Bring on the corners
The X4 M40i was launched at the same time as the 2016 BMW M2. Unfortunately, we didn’t get the chance to take the sport-tuned SUV for a few laps around the Laguna Seca Raceway. No matter, the roads of the Monterey Peninsula are among the most beautiful in the world and some of them, like Los Laureles Grade or Carmel Valley Road, are very windy.
The first thing you need to know is the M40i's front-end geometry is different from that of the other X4s. The more pronounced camber angle produces a noticeable effect when you enter a corner, and the vehicle responds instantly to any movement of the steering wheel. This slight, seemingly trivial change has a significant impact on the X4 M40i, making it much livelier and more agile under more aggressive driving.
Body movement is well controlled and the 2016 BMW X4 M40i’s handling is very predictable, which inspires confidence. To maximize handling and fun, just select Sport Plus mode and extra torque is sent to the rear wheels for a sportier ride.
In Comfort mode, you’ll feel the suspension travel a lot more, but since our test vehicle was riding on 20-inch alloy rims fitted with Michelin Pilot Super Sport tires, sized 245/40 up front and 275/35 at the rear, the comfort level left a lot to be desired on the worst sections of road on which we travelled.
Engine torque delivery is very linear and maximum torque is available at 1,350 to 5,250 rpm. The X4 M40i moves with undeniable poise. The eight-speed automatic transmission has wheel-mounted paddles for fast shifting. In sporty driving conditions, we also liked listening to the unique sound of the engine as it approached its 7,000-rpm redline.
The 2016 BMW X4 M40i offers the same amount of trunk volume as the other versions in the lineup: 500 litres with all the seats in place and 1,400 litres with the rear seatbacks lowered. What’s more, the M logo has been added to the steering wheel, stick shift and sport seats.

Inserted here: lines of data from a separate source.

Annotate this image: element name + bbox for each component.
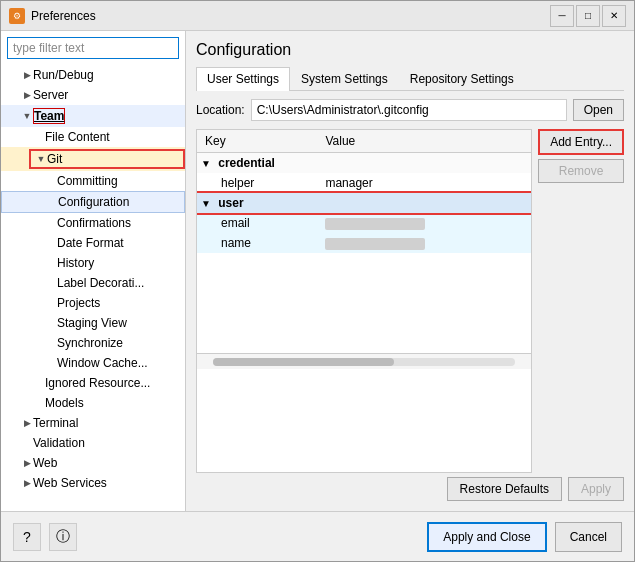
sidebar-item-web[interactable]: ▶ Web [1,453,185,473]
config-buttons: Add Entry... Remove [538,129,624,473]
section-name: user [218,196,243,210]
footer-right: Apply and Close Cancel [427,522,622,552]
sidebar-item-label: History [57,256,94,270]
expand-arrow-icon: ▼ [201,158,211,169]
sidebar-item-history[interactable]: History [1,253,185,273]
window-controls: ─ □ ✕ [550,5,626,27]
blurred-name [325,238,425,250]
sidebar-item-label: Window Cache... [57,356,148,370]
col-key: Key [197,130,317,153]
sidebar-item-terminal[interactable]: ▶ Terminal [1,413,185,433]
key-cell: email [197,213,317,233]
horizontal-scrollbar[interactable] [197,353,531,369]
sidebar-item-label: Ignored Resource... [45,376,150,390]
arrow-icon: ▶ [21,69,33,81]
cancel-button[interactable]: Cancel [555,522,622,552]
maximize-button[interactable]: □ [576,5,600,27]
help-icon: ? [23,529,31,545]
sidebar-item-label: Git [47,152,62,166]
sidebar-item-configuration[interactable]: Configuration [1,191,185,213]
sidebar-item-team[interactable]: ▼ Team [1,105,185,127]
arrow-icon [45,297,57,309]
value-cell [317,213,531,233]
sidebar-item-label: Staging View [57,316,127,330]
key-cell: name [197,233,317,253]
value-cell: manager [317,173,531,193]
minimize-button[interactable]: ─ [550,5,574,27]
table-row [197,253,531,273]
apply-button[interactable]: Apply [568,477,624,501]
apply-close-button[interactable]: Apply and Close [427,522,546,552]
sidebar-item-label: Projects [57,296,100,310]
window-title: Preferences [31,9,550,23]
footer-left: ? ⓘ [13,523,77,551]
table-row [197,333,531,353]
sidebar-item-file-content[interactable]: File Content [1,127,185,147]
table-row [197,313,531,333]
arrow-icon: ▼ [21,110,33,122]
arrow-icon: ▶ [21,89,33,101]
open-button[interactable]: Open [573,99,624,121]
sidebar-item-label: Web Services [33,476,107,490]
table-row [197,293,531,313]
sidebar-item-run-debug[interactable]: ▶ Run/Debug [1,65,185,85]
sidebar-item-validation[interactable]: Validation [1,433,185,453]
sidebar-item-label-decorations[interactable]: Label Decorati... [1,273,185,293]
panel-title: Configuration [196,41,624,59]
sidebar-item-label: File Content [45,130,110,144]
table-row[interactable]: name [197,233,531,253]
location-label: Location: [196,103,245,117]
tab-user-settings[interactable]: User Settings [196,67,290,91]
close-button[interactable]: ✕ [602,5,626,27]
help-button[interactable]: ? [13,523,41,551]
arrow-icon [33,131,45,143]
arrow-icon: ▶ [21,457,33,469]
arrow-icon [45,257,57,269]
sidebar-item-label: Run/Debug [33,68,94,82]
sidebar-item-window-cache[interactable]: Window Cache... [1,353,185,373]
arrow-icon [45,277,57,289]
tab-system-settings[interactable]: System Settings [290,67,399,90]
sidebar-item-label: Validation [33,436,85,450]
sidebar-item-label: Committing [57,174,118,188]
sidebar-item-label: Confirmations [57,216,131,230]
sidebar-item-committing[interactable]: Committing [1,171,185,191]
sidebar-item-staging-view[interactable]: Staging View [1,313,185,333]
table-row[interactable]: email [197,213,531,233]
section-name: credential [218,156,275,170]
sidebar-item-date-format[interactable]: Date Format [1,233,185,253]
right-panel: Configuration User Settings System Setti… [186,31,634,511]
value-cell [317,233,531,253]
sidebar-item-web-services[interactable]: ▶ Web Services [1,473,185,493]
config-table-wrapper: Key Value ▼ credential [196,129,532,473]
sidebar-item-synchronize[interactable]: Synchronize [1,333,185,353]
config-area: Key Value ▼ credential [196,129,624,473]
sidebar-item-label: Models [45,396,84,410]
sidebar-item-models[interactable]: Models [1,393,185,413]
table-row[interactable]: helper manager [197,173,531,193]
sidebar: ▶ Run/Debug ▶ Server ▼ Team [1,31,186,511]
location-input[interactable] [251,99,567,121]
arrow-icon [33,397,45,409]
sidebar-item-label: Synchronize [57,336,123,350]
remove-button[interactable]: Remove [538,159,624,183]
tab-repository-settings[interactable]: Repository Settings [399,67,525,90]
add-entry-button[interactable]: Add Entry... [538,129,624,155]
restore-defaults-button[interactable]: Restore Defaults [447,477,562,501]
info-button[interactable]: ⓘ [49,523,77,551]
sidebar-tree: ▶ Run/Debug ▶ Server ▼ Team [1,65,185,511]
sidebar-item-confirmations[interactable]: Confirmations [1,213,185,233]
table-section-user[interactable]: ▼ user [197,193,531,213]
arrow-icon [45,237,57,249]
arrow-icon [21,437,33,449]
sidebar-item-git[interactable]: ▼ Git [1,147,185,171]
sidebar-item-label: Terminal [33,416,78,430]
table-section-credential[interactable]: ▼ credential [197,153,531,174]
sidebar-item-projects[interactable]: Projects [1,293,185,313]
sidebar-item-server[interactable]: ▶ Server [1,85,185,105]
sidebar-item-ignored-resource[interactable]: Ignored Resource... [1,373,185,393]
footer: ? ⓘ Apply and Close Cancel [1,511,634,561]
search-input[interactable] [7,37,179,59]
arrow-icon [45,217,57,229]
preferences-window: ⚙ Preferences ─ □ ✕ ▶ Run/Debug [0,0,635,562]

It’s unfortunate, however, that even at their lowest position, the front seats remain too high, which makes you feel like you’re up on a high perch. Considering this version’s sporty character, we would have liked to feel chassis reactions a little better by being seated lower in the vehicle—you know, to get that so-called seat-of-the-pants feel that you always hear about in sporty driving.
What about the competition?
Its current rivals are the Porsche Macan GTS with its twin-turbo 3.0-litre, 360-horsepower V6 and the Audi SQ5 with its supercharged 3.0-litre, 354-hp V6. And soon there will be the Mercedes-Benz GLC 450 AMG with its twin-turbo 3.0-litre, 352-hp V6; it’s slated to hit the market in the summer of 2016 as a 2017 model.
Basically, this niche segment remains the private preserve of the big German manufacturers, but it’s interesting to note that all of the X4’s competitors have a more conventional silhouette. If it’s as successful as the X5 M and X6 M, it’s a safe bet that BMW won’t have much trouble finding buyers for its X4 on steroids.